Storm victims want homes

Mhlaba Memela

Mhlaba Memela

Hundreds of victims of a tornado that left them homeless four years ago have accused authorities of attending to the plight of recent wild fires victims, while they are left to live in tents.

The tornado victims in Dannhauser, in northern KwaZulu-Natal, came out in large numbers to demanding to be the first to benefit from the government's relief fund.

The victims, who live in the impoverished Dannhausser area which was devastated by a tornado in 2003, said the government had only donated food, clothes, blankets and tents.

They have been using tents as their homes since then.

However, the local municipality has promised to rebuild their homes after receiving R1,8 million to put up new houses.

Their main complaint was that victims of the recent wild fires were now given priority over them.

Themba Mhlongo, of the Umzinyathi area near Waterval, said they were given tents as alternative homes again last year.

"We were promised that our houses will be rebuilt.

"The municipality officials came to register our names after a storm razed our homes in 2003 and again last year but we have been waiting ever since," he said.

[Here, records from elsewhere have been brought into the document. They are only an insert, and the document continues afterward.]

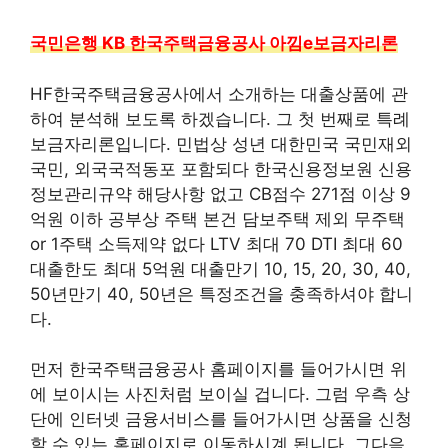
국민은행 KB 한국주택금융공사 아낌e보금자리론
HF한국주택금융공사에서 소개하는 대출상품에 관
하여 분석해 보도록 하겠습니다. 그 첫 번째로 특례
보금자리론입니다. 민법상 성년 대한민국 국민재외
국민, 외국국적동포 포함되다 한국신용정보원 신용
정보관리규약 해당사항 없고 CB점수 271점 이상 9
억원 이하 공부상 주택 본건 담보주택 제외 무주택
or 1주택 소득제약 없다 LTV 최대 70 DTI 최대 60
대출한도 최대 5억원 대출만기 10, 15, 20, 30, 40,
50년만기 40, 50년은 특정조건을 충족하셔야 합니
다.
먼저 한국주택금융공사 홈페이지를 들어가시면 위
에 보이시는 사진처럼 보이실 겁니다. 그럼 우측 상
단에 인터넷 금융서비스를 들어가시면 상품을 신청
할 수 있는 홈페이지로 이동하시계 됩니다. 그다음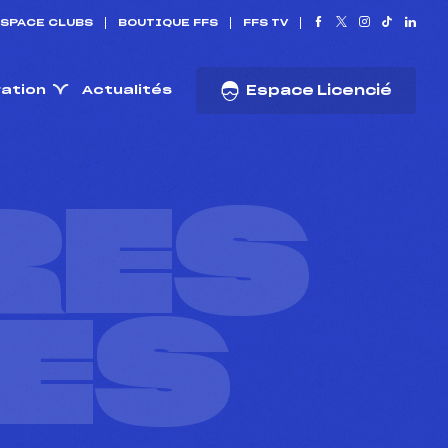
SPACE CLUBS
BOUTIQUE FFS
FFS TV
ration
Actualités
Espace Licencié
RES
ES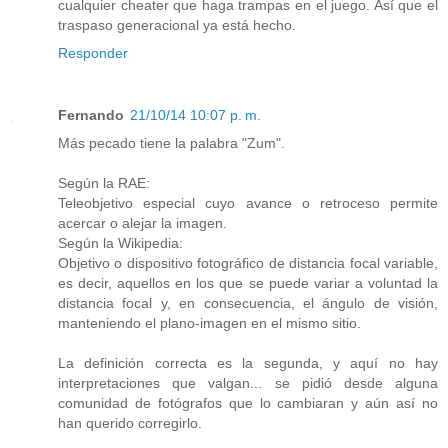
cualquier cheater que haga trampas en el juego. Así que el
traspaso generacional ya está hecho.
Responder
Fernando
21/10/14 10:07 p. m.
Más pecado tiene la palabra "Zum".
Según la RAE:
Teleobjetivo especial cuyo avance o retroceso permite
acercar o alejar la imagen.
Según la Wikipedia:
Objetivo o dispositivo fotográfico de distancia focal variable,
es decir, aquellos en los que se puede variar a voluntad la
distancia focal y, en consecuencia, el ángulo de visión,
manteniendo el plano-imagen en el mismo sitio.
La definición correcta es la segunda, y aquí no hay
interpretaciones que valgan... se pidió desde alguna
comunidad de fotógrafos que lo cambiaran y aún así no
han querido corregirlo.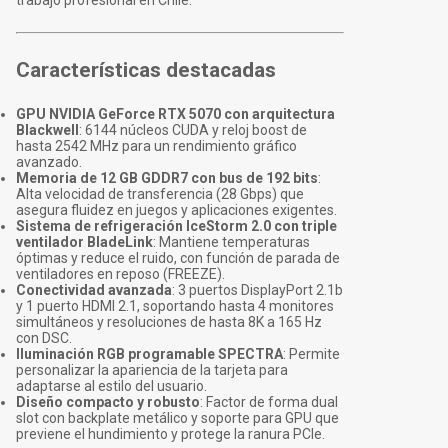
trabajo profesional en Chile.
Características destacadas
GPU NVIDIA GeForce RTX 5070 con arquitectura
Blackwell
: 6144 núcleos CUDA y reloj boost de
hasta 2542 MHz para un rendimiento gráfico
avanzado.
Memoria de 12 GB GDDR7 con bus de 192 bits
:
Alta velocidad de transferencia (28 Gbps) que
asegura fluidez en juegos y aplicaciones exigentes.
Sistema de refrigeración IceStorm 2.0 con triple
ventilador BladeLink
: Mantiene temperaturas
óptimas y reduce el ruido, con función de parada de
ventiladores en reposo (FREEZE).
Conectividad avanzada
: 3 puertos DisplayPort 2.1b
y 1 puerto HDMI 2.1, soportando hasta 4 monitores
simultáneos y resoluciones de hasta 8K a 165 Hz
con DSC.
Iluminación RGB programable SPECTRA
: Permite
personalizar la apariencia de la tarjeta para
adaptarse al estilo del usuario.
Diseño compacto y robusto
: Factor de forma dual
slot con backplate metálico y soporte para GPU que
previene el hundimiento y protege la ranura PCIe.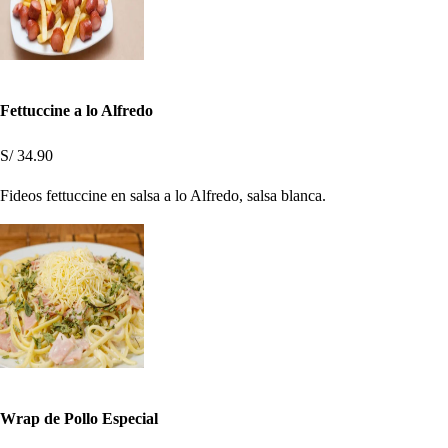
Fettuccine a lo Alfredo
S/ 34.90
Fideos fettuccine en salsa a lo Alfredo, salsa blanca.
Wrap de Pollo Especial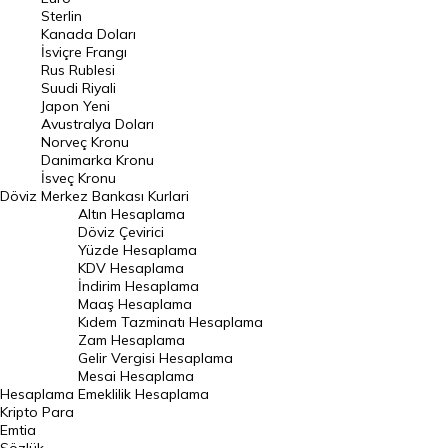
Pound Kuru
Sterlin
Kanada Doları
Frank Kuru
İsviçre Frangı
Riyal Kuru
Rus Rublesi
Suudi Riyali
Avustralya Doları
Japon Yeni
Avustralya Doları
Danimarka Kronu Kuru
Norveç Kronu
Danimarka Kronu
Kanada Doları Kuru
İsveç Kronu
Döviz
Merkez Bankası Kurlari
Norveç Kronu Kuru
Altın Hesaplama
İsveç Kronu Kuru
Döviz Çevirici
Yüzde Hesaplama
Japon Yeni Kuru
KDV Hesaplama
İndirim Hesaplama
Serbest Piyasa Döviz Kurları
Maaş Hesaplama
Kıdem Tazminatı Hesaplama
Merkez Bankası Döviz Kurları
Zam Hesaplama
Gelir Vergisi Hesaplama
ALTIN
Mesai Hesaplama
Hesaplama
Emeklilik Hesaplama
Altın Fiyatları
Kripto Para
Emtia
Gram Altın Fiyatı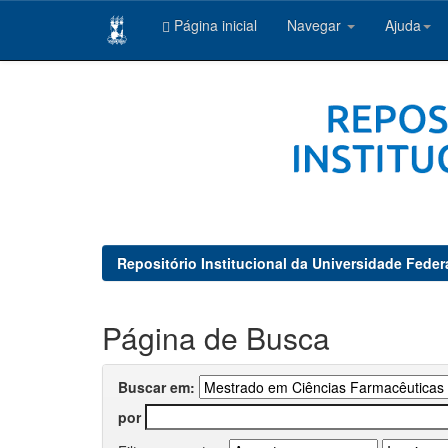
Página inicial
Navegar
Ajuda
Skip
navigation
Repositório Institucional da Universidade Feder
Página de Busca
Buscar em:
por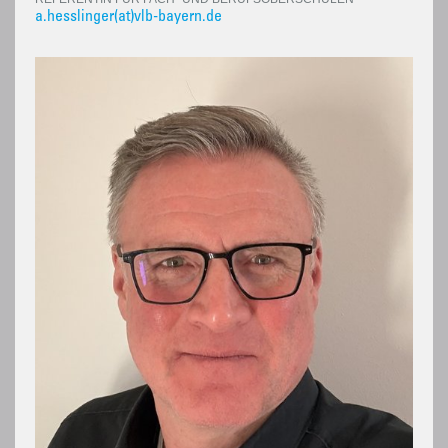
a.hesslinger(at)vlb-bayern.de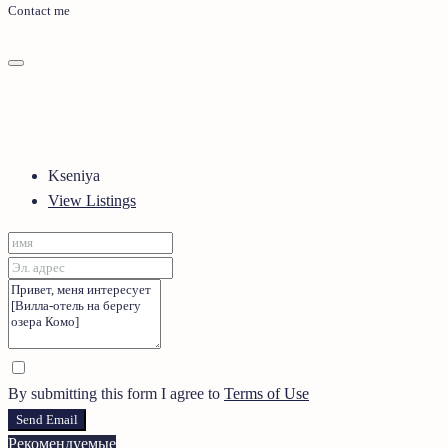
Contact me
Kseniya
View Listings
By submitting this form I agree to
Terms of Use
Send Email
Рекомендуемые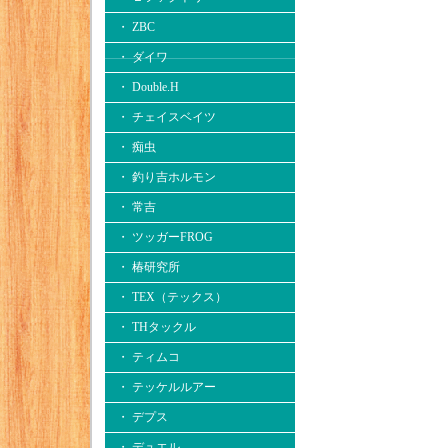
・ ZBC
・ ダイワ
・ Double.H
・ チェイスベイツ
・ 痴虫
・ 釣り吉ホルモン
・ 常吉
・ ツッガーFROG
・ 椿研究所
・ TEX（テックス）
・ THタックル
・ ティムコ
・ テッケルルアー
・ デプス
・ デュエル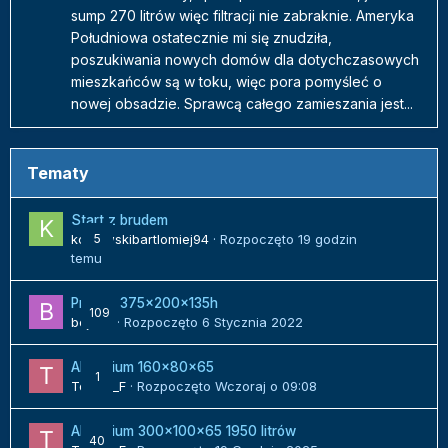
sump 270 litrów więc filtracji nie zabraknie. Ameryka
Południowa ostatecznie mi się znudziła,
poszukiwania nowych domów dla dotychczasowych
mieszkańców są w toku, więc pora pomyśleć o
nowej obsadzie. Sprawcą całego zamieszania jest...
Tematy
Start z brudem
kozlowskibartlomiej94
5
· Rozpoczęto
19 godzin
temu
Projekt 375x200x135h
109
bojack
· Rozpoczęto
6 Stycznia 2022
Akwarium 160x80x65
1
Tomek_F
· Rozpoczęto
Wczoraj o 09:08
Akwarium 300x100x65 1950 litrów
40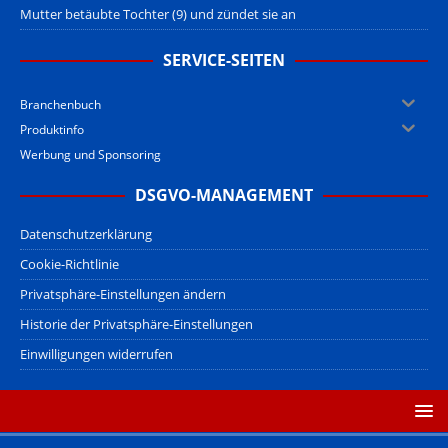
Mutter betäubte Tochter (9) und zündet sie an
SERVICE-SEITEN
Branchenbuch
Produktinfo
Werbung und Sponsoring
DSGVO-MANAGEMENT
Datenschutzerklärung
Cookie-Richtlinie
Privatsphäre-Einstellungen ändern
Historie der Privatsphäre-Einstellungen
Einwilligungen widerrufen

Mvulani Motha, head of community services in the municipality, said the provincial department of local government, housing and traditional affairs had given them about R1,8 million to build houses.

He said many areas within the Dannhauser municipality suffered after catastrophic tornadoes every year.

"We're aware of the 2003 storm victims and they will get help soon since the housing project is underway.

"We will also help people who stay near the coal mine because they are currently living in unhealthy homes due to mining," said Motha.

He said more than 200 houses would be built at Ramaphosa in Hattengspruit.

Last week, more than 66 families were left homeless when a tornado struck yet again.

Motha said they had were now working around the clock to assist those families that had been left homeless.